Offer of Fin. Assistance at 11 (emphasis added). The STB was persuaded by the evidence suggesting that RIRPA submitted the OFA in order to frustrate the development of a recreational trail on the right of way, taking into account newspaper articles in which RIRPA's leadership made statements indicating that the organization's primary interest in purchasing the line was to preserve its members' privacy. See Offer of Fin. Assistance at 7. RIRPA's organizational purpose, although a factor in the STB's decision, was not however dispositive. The critical factor, and the basis for the OFA's rejection, was the STB's determination that future traffic on the line was highly, if not totally, unlikely.
The sole shipper to have used the Redmond-Issaquah line directly prior to BNSF suspending operations stated that it was not interested in rail service.

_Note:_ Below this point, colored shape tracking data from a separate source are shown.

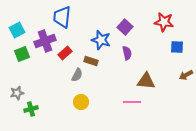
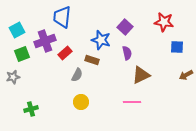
brown rectangle: moved 1 px right, 1 px up
brown triangle: moved 5 px left, 6 px up; rotated 30 degrees counterclockwise
gray star: moved 4 px left, 16 px up
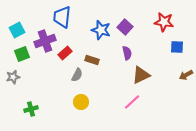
blue star: moved 10 px up
pink line: rotated 42 degrees counterclockwise
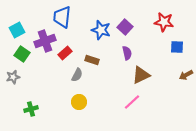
green square: rotated 35 degrees counterclockwise
yellow circle: moved 2 px left
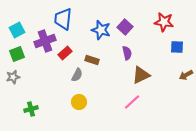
blue trapezoid: moved 1 px right, 2 px down
green square: moved 5 px left; rotated 35 degrees clockwise
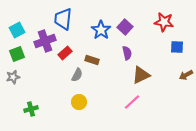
blue star: rotated 18 degrees clockwise
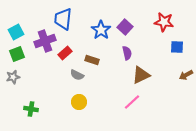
cyan square: moved 1 px left, 2 px down
gray semicircle: rotated 88 degrees clockwise
green cross: rotated 24 degrees clockwise
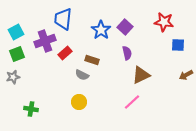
blue square: moved 1 px right, 2 px up
gray semicircle: moved 5 px right
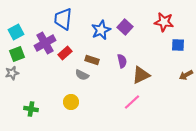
blue star: rotated 12 degrees clockwise
purple cross: moved 2 px down; rotated 10 degrees counterclockwise
purple semicircle: moved 5 px left, 8 px down
gray star: moved 1 px left, 4 px up
yellow circle: moved 8 px left
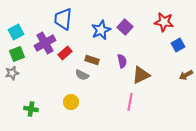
blue square: rotated 32 degrees counterclockwise
pink line: moved 2 px left; rotated 36 degrees counterclockwise
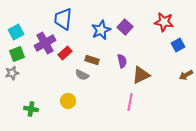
yellow circle: moved 3 px left, 1 px up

See id. at 8. Statements submitted by the four shippers expressing interest in using the line for rail transportation also prompted the STB to conclude that future traffic was speculative at best: none of the companies had ever shipped or received traffic over the line; two of the companies shipped manufactured goods which are rarely transported by rail; there were no established agreements as to what the transportation rates would be; there were no commitments to use the line for transportation; the statements of interest were perfunctory; and transportation of goods by rail would be inefficient and expensive for these shippers. See id. at 8-9. In addition, the STB determined that the cost to rehabilitate the Redmond-Issaquah line would be substantial. See id. at 9-10.
Unlike in Perry County, then, the STB here concluded that there was no potential for future traffic and that RIRPA was not interested in offering rail service. As it is the STB's exclusive province to draw legitimate inferences from the evidence, see Ralston Purina Co. v. Louisville & Nashville R.R. Co., 426 U.S. 476, 477-78, 96 S.Ct. 2160, 48 L.Ed.2d 781 (1976), and because its decision was based on a sensible consideration of the relevant factors, see Morongo Band of Mission Indians, 161 F.3d at 573, we find the STB's rejection of the OFA to be reasonable.
The STB's decision to deny RIRPA's OFA is AFFIRMED.
1. The ICCTA abolished the Interstate Commerce Commission (“ICC”) and transferred certain functions and proceedings, including the ones at issue here, to the STB. See Pub.L. No. 104-88, 109 Stat. 803 (1995).
2. The STB may authorize line abandonments in two ways: (1) affirmatively approve the abandonment if it determines “that the present or future public convenience and necessity require or permit” it, see 49 U.S.C. § 10903(d)(2) (1996); or (2) grant an exemption from the certification process, see 49 U.S.C. § 10502(a) (1996).